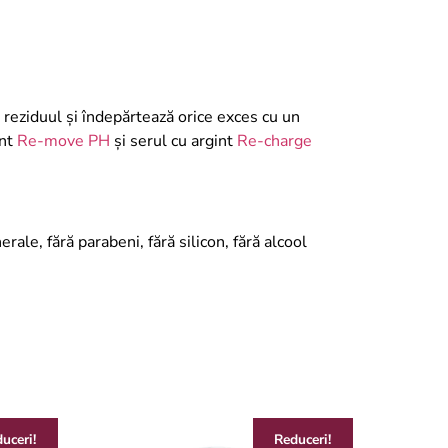
 reziduul și îndepărtează orice exces cu un
int
Re-move PH
şi serul cu argint
Re-charge
ale, fără parabeni, fără silicon, fără alcool
uceri!
Reduceri!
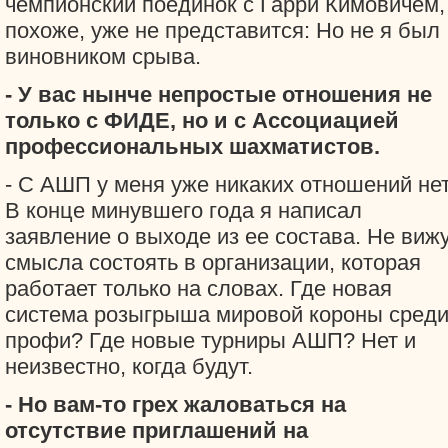
чемпионский поединок с Гарри Кимовичем,
похоже, уже не представится: Но не я был
виновником срыва.
- У вас нынче непростые отношения не
только с ФИДЕ, но и с Ассоциацией
профессиональных шахматистов.
- С АШП у меня уже никаких отношений нет
В конце минувшего года я написал
заявление о выходе из ее состава. Не виж
смысла состоять в организации, которая
работает только на словах. Где новая
система розыгрыша мировой короны сред
профи? Где новые турниры АШП? Нет и
неизвестно, когда будут.
- Но вам-то грех жаловаться на
отсутствие приглашений на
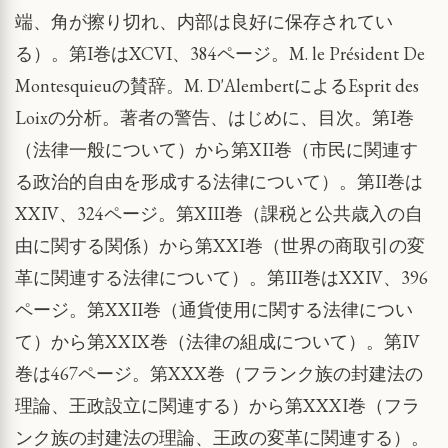
端、角が擦り切れ、内部は良好に保存されてい
る）。第I巻はXCVI、384ページ。M. le Président De
Montesquieuの賛辞。M. D'AlembertによるEsprit des
Loixの分析。著者の警告、はじめに、目次。第I巻
（法律一般について）から第XII巻（市民に関連す
る政治的自由を形成する法律について）。第II巻は
XXIV、324ページ。第XIII巻（課税と公共歳入の自
由に関する関係）から第XXI巻（世界の商取引の変
革に関連する法律について）。第III巻はXXIV、396
ページ。第XXII巻（通貨使用に関する法律につい
て）から第XXIX巻（法律の組成について）。第IV
巻は467ページ。第XXX巻（フランク族の封建法の
理論、王政設立に関連する）から第XXXI巻（フラ
ンク族の封建法の理論、王政の変革に関連する）。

──────

Exercise goal: Please write out every record above exactly, but leave the pictures out.

Task response:
 reziduul și îndepărtează orice exces cu un
int
Re-move PH
şi serul cu argint
Re-charge
ale, fără parabeni, fără silicon, fără alcool
uceri!
Reduceri!
чемпионский поединок с Гарри Кимовичем,
похоже, уже не представится: Но не я был
виновником срыва.
- У вас нынче непростые отношения не
только с ФИДЕ, но и с Ассоциацией
профессиональных шахматистов.
- С АШП у меня уже никаких отношений нет
В конце минувшего года я написал
заявление о выходе из ее состава. Не виж
смысла состоять в организации, которая
работает только на словах. Где новая
система розыгрыша мировой короны сред
профи? Где новые турниры АШП? Нет и
неизвестно, когда будут.
- Но вам-то грех жаловаться на
отсутствие приглашений на
端、角が擦り切れ、内部は良好に保存されてい
る）。第I巻はXCVI、384ページ。M. le Président De
Montesquieuの賛辞。M. D'AlembertによるEsprit des
Loixの分析。著者の警告、はじめに、目次。第I巻
（法律一般について）から第XII巻（市民に関連す
る政治的自由を形成する法律について）。第II巻は
XXIV、324ページ。第XIII巻（課税と公共歳入の自
由に関する関係）から第XXI巻（世界の商取引の変
革に関連する法律について）。第III巻はXXIV、396
ページ。第XXII巻（通貨使用に関する法律につい
て）から第XXIX巻（法律の組成について）。第IV
巻は467ページ。第XXX巻（フランク族の封建法の
理論、王政設立に関連する）から第XXXI巻（フラ
ンク族の封建法の理論、王政の変革に関連する）。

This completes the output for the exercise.